現に私も太陽が気にならなくなる程寒く……もとい、涼しくなったから。
「桜のお陰で涼しくなった。ありがとう」
「お役に立てて…良かったです……!」
歓喜と羞恥が混じった複雑な表情をする桜。
やっぱり桜と一緒にいるのは、楽しい。
思いの外楽しかった昼食の後は、退屈な授業が待ち構えていた。
私の席は教室の一番左後ろ。そして、隣には桜の席がある。桜は真面目に授業を聞いているようで、ノートに黒板の内容を写している真っ最中だった。
(真面目だなぁ…)
窓の外に広がる空は、徐々に雲に侵略されつつあった。この調子なら、帰りはまた雨かな。
視線を机に戻すと、小さく畳まれた紙があった。開くと、これまた小さく可愛らしい字で、『今日も一緒に帰っていい?』と書かれていた。
わざわざ許可を取りにくるなんて、桜は真面目だ。……いや。授業中に手紙を書く奴は、真面目ではないか。
「もちろんOK…っと」
返事を書き、差出人である隣の机にノールックで投げ返す。カサカサと紙を開く音がするので、ちゃんと届いたらしい。
すると、また手紙が飛んできた。今度は何だろう?
『りんご→ 』
こ、こいつ……! 授業中にしりとりする気か? そう思い隣を見るも、当の隣人である桜ちゃんは(一見)真面目に授業を受けている。
私は『りんご→』の横に『ごま』と書き、返却する。そして、間髪入れずに手紙が返ってくる。
送って、返って来て、送って、返って来て。
人知れず白熱するしりとり。しかし、楽しくなってきたところで今は授業中であることに気付かされる事になった。

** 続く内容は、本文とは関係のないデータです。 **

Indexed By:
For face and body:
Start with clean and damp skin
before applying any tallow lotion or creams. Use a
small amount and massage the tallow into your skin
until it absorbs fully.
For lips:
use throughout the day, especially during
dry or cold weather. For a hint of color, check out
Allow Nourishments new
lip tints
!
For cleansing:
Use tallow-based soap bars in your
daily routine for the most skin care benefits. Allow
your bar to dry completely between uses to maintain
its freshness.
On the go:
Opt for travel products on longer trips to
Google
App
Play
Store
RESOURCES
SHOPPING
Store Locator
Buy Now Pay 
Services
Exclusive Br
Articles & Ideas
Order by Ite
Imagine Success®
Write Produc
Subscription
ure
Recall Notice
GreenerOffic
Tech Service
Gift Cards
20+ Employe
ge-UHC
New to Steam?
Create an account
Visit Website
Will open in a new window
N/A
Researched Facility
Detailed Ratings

「柏木さん、天海さん。仲が良さそうで何よりですね……放課後、職員室に来なさい」
いつの間にか私達の近くに来ていた数学教師からの、熱烈なラブレター。
「「はい」」
当然、私達に拒否権は無かった。
コーヒーの匂いが充満する職員室から出て、私は早速ぼやく。
「はぁ~……疲れた」
「ごめんね、あまねも巻き込んで」
「別にいいよ。ちょっと楽しかったし」
「そう? なら良かった」
いや、三十分も説教食らったので良くはないか。
結局、降りだした雨に打たれながら、私達はバス停を目指す。五月晴れという言葉があるのに、最近はずっと雨が続いている。

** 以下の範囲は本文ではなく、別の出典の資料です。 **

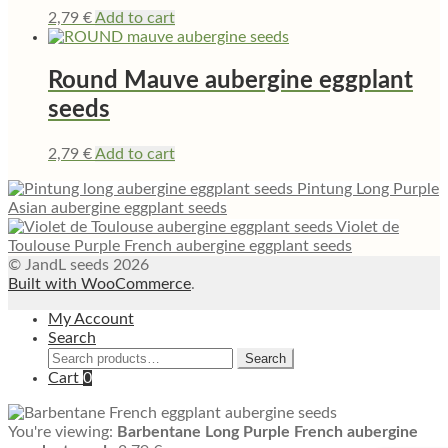
2,79
€
Add to cart
Round Mauve aubergine eggplant
seeds
2,79
€
Add to cart
Pintung Long Purple
Asian aubergine eggplant seeds
Violet de
Toulouse Purple French aubergine eggplant seeds
© JandL seeds 2026
Built with WooCommerce
.
My Account
Search
Search
Search
for:
Cart
0
You're viewing:
Barbentane Long Purple French aubergine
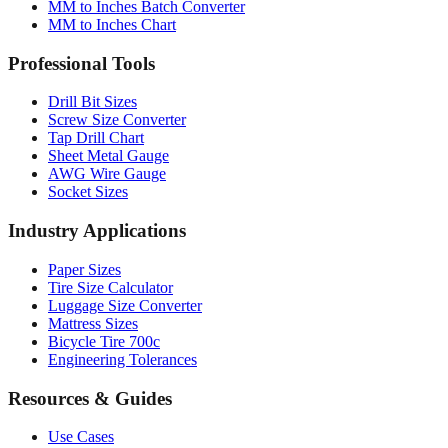
Professional Tools
Drill Bit Sizes
Screw Size Converter
Tap Drill Chart
Sheet Metal Gauge
AWG Wire Gauge
Socket Sizes
Industry Applications
Paper Sizes
Tire Size Calculator
Luggage Size Converter
Mattress Sizes
Bicycle Tire 700c
Engineering Tolerances
Resources & Guides
Use Cases
Common Conversions
Fraction Rounding Guide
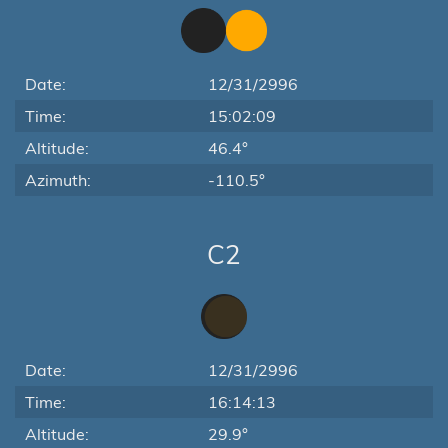
Date:
12/31/2996
Time:
15:02:09
Altitude:
46.4°
Azimuth:
-110.5°
C2
Date:
12/31/2996
Time:
16:14:13
Altitude:
29.9°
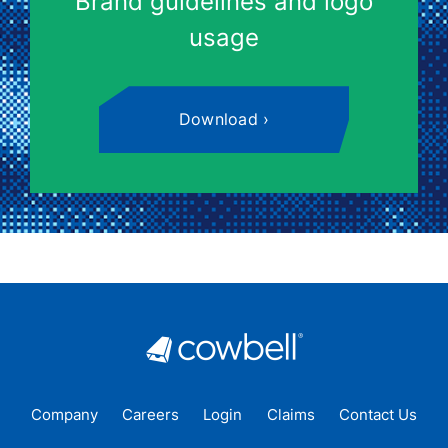
Brand guidelines and logo
usage
Download
Company
Careers
Login
Claims
Contact Us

神様はおせっかいだ。梅雨の前借りなんて、誰も頼んで無いのに。
「やっぱり、雨の音はいいね」
傘を弾く音に、桜はそんなことを言う。
「ええ。心が落ち着く。……ところで桜。なんで傘持ってきてないの?」
そう。桜は今、私と同じ傘に入っている。つまるところこれは、あいあい傘というやつだ。
「いやぁ、わたしが授業を受けてる間に帰っちゃったのかな?」
「要するに忘れたの?」
「そうだね」
「いつ気付いたの?」
「ええと…帰る前だね」
私は桜の返答にあわせて、ノリで問う。
「学校の傘を借りるという手段……どこにいった?」
「あまねのような勘のいい子は好きだよ…」
うわ。冗談とはいえ、落ち着いたトーンで好きとか言われると。なんかこう、心にくるなぁ…。
「そういえば。あいあい傘をしてるのに、どっちも濡れてないね」
「そうだね。桜が小さいからかな」
「あまね、それは体格的な意味だよね? 身長とか胸の事じゃないよね?」
「体格よ。強いて言うなら、肩幅?」
「だよね~」
そんな会話をしながら歩く道は、いつもと同じはずなのに、いつもより鮮やかに美しく見えた。